3. Competency Screening
An organization first has to know what it is looking for in a candidate. Every firm should have five to seven competencies that would make up the ideal manager for the firm.
It is natural to look at the textbook list of competencies — takes initiative, conflict resolution, client intimacy, collaborative, etc. — and think, “I want all of them in my people.” Good luck with that! Welcome to the world of unicorn hunting!
Ideally, those competencies are absolutely required to live in your firm’s ecosystem and make up the foundation. In order to screen, there are a number of ways to implement a checks/balance:
Interview questions
Leveraged with the panels, each interviewer focuses their line of questions on a specific competency. For instance, consider the following question and “ideal answer”:
- Takes initiative (fire in their heart) — “On aspects of the project that can be draining, how do you refocus or trudge on through to the finish line?” Or “What gets you up in the morning? Why did you choose <INSERT YOUR VERSION OF CONTRACTING>?”

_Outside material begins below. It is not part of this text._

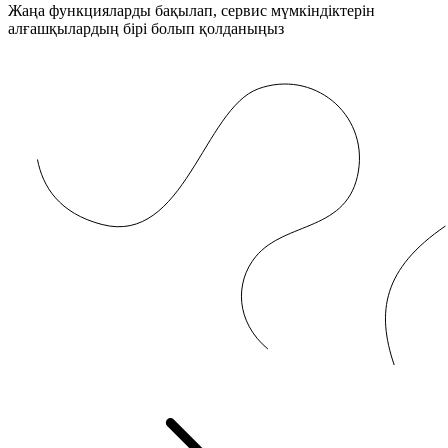
Жаңа функцияларды бақылап, сервис мүмкіндіктерін
алғашқылардың бірі болып қолданыңыз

- Ideal answer — We want to see passion in their answer, potentially something about how they channel passion for the industry in every aspect of their work — and not just the fun stuff!
- Deals with conflict — “Talk to me about a recent project where things went badly. Two questions: How did you manage the client to a win/win scenario, and how did you manage the trade partners to a win/win?”
- Ideal answer — We know that there are bad players on both sides, but we don’t want to hear about them complaining about a bad customer or bad sub, as if the fault lies with everyone else.
Case studies/scenarios
Whether done in concert with the interviews, an excellent evaluation tool could be a simple case study or role-playing exercise. For instance, provide the candidate with a small project summary (usually loaded with curveballs and sticky wickets) and ask them to spend 15-20 minutes to formulate a project reconciliation plan.
Furthermore, this same case study can be used over and over, allowing the team benchmark the various responses over time.
Why Talent Vetting Matters
With the risk of heading down a nerdy pathway, competency alignment can also be called the “Kobayashi Maru.” No, not the Nathan’s Hot Dog Eating Contest champion, but rather the unwinnable test that “Star Trek’s” Captain Kirk solved. His solution was actually cheating, so this might not be a great analogy, but it demonstrated the prowess and mettle that a starship captain in Starfleet should have even under great duress.
Now imagine a series of true talent vetting that will provide a more discernible lens by which talent could be graded. We also can hope that the Kobayashi Maru determined if Captain Kirk really had that fire.